No role can delete or edit without a formal legal hold workflow. Enforce with DB permissions; never rely on application code alone.
Immutability via hash chaining
Each row stores prev_hash, a hash of the previous row, and hash, a hash over its own content plus prev_hash. A daily job publishes the most recent hash to a tamper-evident log (internal trust store or a public append-only log). Any edit breaks the chain.
hash = sha256(
prev_hash || ts || actor_id || agent_id || event_type ||
jsonb_canonical(inputs) || jsonb_canonical(outputs) || decision
)
Querying for investigations
The three most common queries:
- "Show everything agent X did for user Y between dates" —
actor_id + session_id + ts range. - "Show every side-effect event that was not approved" —
event_type = 'tool_call' AND decision IS NULL AND tool IN side_effect_set. - "Show error bursts" —
event_type = 'error'bucketed by minute.
Redaction policy
You cannot log raw PII indefinitely. Apply a redaction policy at write time:
- Mask email addresses, phone numbers, credit cards in
inputs/outputs. - Store the original hash separately to answer integrity questions without exposing content.

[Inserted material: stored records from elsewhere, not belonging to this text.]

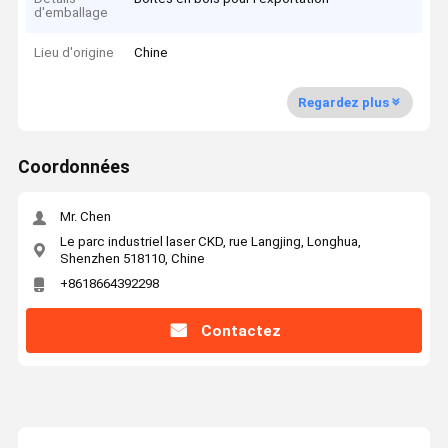
d'emballage
Lieu d'origine
Chine
Regardez plus
Coordonnées
Mr. Chen
Le parc industriel laser CKD, rue Langjing, Longhua,
Shenzhen 518110, Chine
+8618664392298
Contactez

- Keep a small redaction-allowed copy for the DPO-authorised investigation flow.
Common mistakes
- Logging prompts verbatim (bloat, PII exposure).
- Forgetting to log tool results (you cannot reconstruct the decision).
- Using app-level delete for retention (always cascade from DB-level policy).
- No chain (auditor assumes you tampered; prove you did not).